Bulgaria took over the rotating presidency of the European Council from Estonia on January 1. “Bulgaria takes charge of the EU presidency at a key moment for the union,” said Prime Minister Boyko Borisov. “May the slogan ‘strength in unity’ guide us. I am confident that we shall work with success on our priorities, on continuity.”
During the next six months, the presidency aims to focus on four key areas: the future of Europe and young people, the Western Balkans, security and stability and the digital economy. Brexit will also be a priority, and Sofia is also expected to push for better ties with Turkey.
Bulgaria assumes the presidency at a time when the country is under increasing pressure to clean up its act. Together with neighbouring Romania it remains – more than a decade after joining the EU – still under special supervision from Brussels due to its failure to fight corruption, an issue that has prevented both countries from joining the Schengen area. According to Transparency International’s corruption perceptions index, Bulgaria is the most corrupt country in the EU. However, on January 2, President Rumen Radev vetoed anti-corruption legislation approved by the Bulgarian parliament in December, saying it doesn’t do enough to counteract graft.
“I believe that the law does not create an adequate legal basis for tackling corruption, and will in fact make it even more difficult to fight,” said Mr Radev.

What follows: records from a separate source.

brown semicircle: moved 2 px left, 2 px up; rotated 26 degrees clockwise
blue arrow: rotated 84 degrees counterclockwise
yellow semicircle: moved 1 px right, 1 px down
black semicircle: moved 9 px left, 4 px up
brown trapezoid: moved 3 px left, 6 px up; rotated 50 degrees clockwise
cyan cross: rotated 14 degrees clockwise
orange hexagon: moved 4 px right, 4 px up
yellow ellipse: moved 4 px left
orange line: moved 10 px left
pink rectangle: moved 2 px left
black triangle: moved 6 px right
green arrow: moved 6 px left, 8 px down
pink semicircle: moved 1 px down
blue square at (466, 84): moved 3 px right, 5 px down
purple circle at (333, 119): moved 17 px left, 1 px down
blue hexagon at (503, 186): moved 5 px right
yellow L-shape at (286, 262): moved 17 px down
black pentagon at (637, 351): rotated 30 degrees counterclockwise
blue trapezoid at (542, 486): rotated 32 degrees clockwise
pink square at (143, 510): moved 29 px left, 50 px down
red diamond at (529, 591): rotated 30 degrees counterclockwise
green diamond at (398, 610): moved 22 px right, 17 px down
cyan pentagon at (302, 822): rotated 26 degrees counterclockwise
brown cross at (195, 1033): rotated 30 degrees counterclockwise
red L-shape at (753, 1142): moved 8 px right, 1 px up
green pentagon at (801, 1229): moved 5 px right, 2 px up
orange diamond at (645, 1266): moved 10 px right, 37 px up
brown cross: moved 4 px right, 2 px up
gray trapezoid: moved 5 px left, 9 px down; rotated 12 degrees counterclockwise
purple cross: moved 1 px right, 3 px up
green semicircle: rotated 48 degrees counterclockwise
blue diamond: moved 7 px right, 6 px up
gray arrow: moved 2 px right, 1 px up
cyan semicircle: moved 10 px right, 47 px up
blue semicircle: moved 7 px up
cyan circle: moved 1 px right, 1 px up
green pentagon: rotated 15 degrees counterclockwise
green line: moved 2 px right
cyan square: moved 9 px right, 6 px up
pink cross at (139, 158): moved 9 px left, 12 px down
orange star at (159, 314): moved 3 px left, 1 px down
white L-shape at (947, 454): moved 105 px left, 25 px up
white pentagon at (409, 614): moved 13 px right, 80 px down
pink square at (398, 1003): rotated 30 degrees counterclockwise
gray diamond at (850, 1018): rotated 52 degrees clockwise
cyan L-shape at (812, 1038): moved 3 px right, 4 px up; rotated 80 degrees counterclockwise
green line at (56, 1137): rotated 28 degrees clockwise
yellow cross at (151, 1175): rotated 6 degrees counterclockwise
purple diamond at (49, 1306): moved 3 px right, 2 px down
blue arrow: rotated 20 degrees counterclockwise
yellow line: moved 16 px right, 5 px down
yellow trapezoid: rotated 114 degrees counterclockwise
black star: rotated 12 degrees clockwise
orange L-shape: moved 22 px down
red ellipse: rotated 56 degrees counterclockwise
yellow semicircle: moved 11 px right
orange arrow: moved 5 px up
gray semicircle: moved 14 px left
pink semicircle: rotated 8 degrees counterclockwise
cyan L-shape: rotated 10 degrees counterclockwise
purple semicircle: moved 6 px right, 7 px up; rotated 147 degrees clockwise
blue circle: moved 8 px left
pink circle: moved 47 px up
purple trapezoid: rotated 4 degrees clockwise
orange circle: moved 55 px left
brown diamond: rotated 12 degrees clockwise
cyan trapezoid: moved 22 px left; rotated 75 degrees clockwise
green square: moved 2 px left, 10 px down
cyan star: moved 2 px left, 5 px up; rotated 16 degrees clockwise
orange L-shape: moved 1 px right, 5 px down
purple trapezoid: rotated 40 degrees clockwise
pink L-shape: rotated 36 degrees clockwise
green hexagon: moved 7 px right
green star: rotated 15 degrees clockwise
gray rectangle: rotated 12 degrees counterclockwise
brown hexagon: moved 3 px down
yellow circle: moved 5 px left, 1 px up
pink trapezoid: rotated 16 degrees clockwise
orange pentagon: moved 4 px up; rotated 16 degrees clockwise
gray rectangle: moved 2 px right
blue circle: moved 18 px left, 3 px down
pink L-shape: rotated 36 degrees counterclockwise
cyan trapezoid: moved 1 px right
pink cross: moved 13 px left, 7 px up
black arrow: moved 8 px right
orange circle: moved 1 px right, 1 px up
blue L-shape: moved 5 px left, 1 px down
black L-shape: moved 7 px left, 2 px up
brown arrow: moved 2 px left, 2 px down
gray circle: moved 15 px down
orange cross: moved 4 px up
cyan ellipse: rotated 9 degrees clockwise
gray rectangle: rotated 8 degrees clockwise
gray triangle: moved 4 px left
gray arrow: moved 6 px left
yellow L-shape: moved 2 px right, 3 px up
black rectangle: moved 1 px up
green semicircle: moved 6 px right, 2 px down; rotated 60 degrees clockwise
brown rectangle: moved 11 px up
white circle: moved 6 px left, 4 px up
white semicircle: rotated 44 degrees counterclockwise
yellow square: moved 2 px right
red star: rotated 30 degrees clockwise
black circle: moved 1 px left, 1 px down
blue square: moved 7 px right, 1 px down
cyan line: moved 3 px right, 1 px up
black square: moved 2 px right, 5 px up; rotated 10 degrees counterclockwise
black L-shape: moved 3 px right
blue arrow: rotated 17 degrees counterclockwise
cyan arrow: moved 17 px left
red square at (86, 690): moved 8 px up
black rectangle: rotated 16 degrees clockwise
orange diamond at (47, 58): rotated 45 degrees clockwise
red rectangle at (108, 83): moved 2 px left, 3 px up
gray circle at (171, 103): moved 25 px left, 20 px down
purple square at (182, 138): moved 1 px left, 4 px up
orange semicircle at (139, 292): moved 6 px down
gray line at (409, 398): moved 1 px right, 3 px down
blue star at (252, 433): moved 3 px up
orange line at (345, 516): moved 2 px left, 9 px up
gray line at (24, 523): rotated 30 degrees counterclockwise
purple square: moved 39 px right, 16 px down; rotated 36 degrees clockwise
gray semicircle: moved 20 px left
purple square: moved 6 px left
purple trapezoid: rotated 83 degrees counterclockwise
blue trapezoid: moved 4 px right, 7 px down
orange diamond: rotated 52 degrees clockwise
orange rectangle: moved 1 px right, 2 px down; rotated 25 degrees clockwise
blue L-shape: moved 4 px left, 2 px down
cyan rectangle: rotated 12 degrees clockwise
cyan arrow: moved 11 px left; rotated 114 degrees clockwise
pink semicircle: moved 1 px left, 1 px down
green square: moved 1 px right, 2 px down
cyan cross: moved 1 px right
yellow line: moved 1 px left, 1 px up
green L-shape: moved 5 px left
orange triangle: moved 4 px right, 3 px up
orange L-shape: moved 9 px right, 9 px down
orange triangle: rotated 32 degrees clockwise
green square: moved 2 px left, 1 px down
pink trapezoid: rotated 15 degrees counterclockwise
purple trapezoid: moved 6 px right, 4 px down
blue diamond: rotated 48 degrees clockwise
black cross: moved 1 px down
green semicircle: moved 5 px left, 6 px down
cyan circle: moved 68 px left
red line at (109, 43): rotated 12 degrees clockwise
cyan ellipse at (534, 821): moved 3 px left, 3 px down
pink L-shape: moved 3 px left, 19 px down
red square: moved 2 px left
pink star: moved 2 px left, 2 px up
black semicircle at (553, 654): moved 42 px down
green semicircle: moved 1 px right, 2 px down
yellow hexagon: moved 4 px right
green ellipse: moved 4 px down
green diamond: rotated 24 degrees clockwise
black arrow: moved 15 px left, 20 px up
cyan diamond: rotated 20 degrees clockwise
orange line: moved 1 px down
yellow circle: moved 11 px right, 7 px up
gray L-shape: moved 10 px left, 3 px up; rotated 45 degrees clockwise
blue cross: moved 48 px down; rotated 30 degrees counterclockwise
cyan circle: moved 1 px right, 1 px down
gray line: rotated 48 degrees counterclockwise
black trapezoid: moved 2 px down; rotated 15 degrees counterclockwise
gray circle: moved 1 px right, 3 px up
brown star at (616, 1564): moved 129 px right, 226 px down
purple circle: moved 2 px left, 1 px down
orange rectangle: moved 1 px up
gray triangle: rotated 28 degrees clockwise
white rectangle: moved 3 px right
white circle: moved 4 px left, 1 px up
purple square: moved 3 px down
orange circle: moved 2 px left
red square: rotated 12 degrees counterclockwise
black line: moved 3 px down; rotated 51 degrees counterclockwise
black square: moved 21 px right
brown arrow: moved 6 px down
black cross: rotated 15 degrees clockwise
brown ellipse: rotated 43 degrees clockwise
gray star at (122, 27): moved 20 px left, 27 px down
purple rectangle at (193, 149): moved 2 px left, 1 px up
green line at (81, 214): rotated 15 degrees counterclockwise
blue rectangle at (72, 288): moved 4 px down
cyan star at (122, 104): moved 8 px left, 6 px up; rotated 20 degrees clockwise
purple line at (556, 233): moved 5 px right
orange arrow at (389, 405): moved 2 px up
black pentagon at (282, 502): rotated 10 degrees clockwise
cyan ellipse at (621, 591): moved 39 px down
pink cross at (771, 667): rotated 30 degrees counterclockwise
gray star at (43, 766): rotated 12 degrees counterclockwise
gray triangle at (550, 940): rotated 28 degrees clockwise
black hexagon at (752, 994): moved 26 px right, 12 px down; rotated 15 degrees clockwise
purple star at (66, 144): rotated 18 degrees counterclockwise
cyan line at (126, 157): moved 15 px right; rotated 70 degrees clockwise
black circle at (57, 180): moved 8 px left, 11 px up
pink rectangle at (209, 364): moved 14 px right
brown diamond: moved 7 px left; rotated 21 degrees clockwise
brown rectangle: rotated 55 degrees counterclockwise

The presidency of the European Council rotates among the EU member states every six months. During this six month period, the presidency chairs and sets the agenda of meetings at every level in the Council, helping to ensure the continuity of the EU’s work in the Council. Member states holding the presidency work together closely in groups of three, called ‘trios’. This system was introduced by the Lisbon Treaty in 2009. The trio sets long-term goals and prepares a common agenda determining the topics and major issues that will be addressed by the Council over an 18 month period. On the basis of this programme, each of the three countries prepares its own more detailed six month programme.
The current trio is made up of the presidencies of the Estonia, Bulgaria and Austria.
On January 2, long queues formed in the rain outside the Bulgarian National Bank in Sofia as locals waited patiently to get their hands on a special 10 leva coin, minted to celebrate the Bulgarian presidency.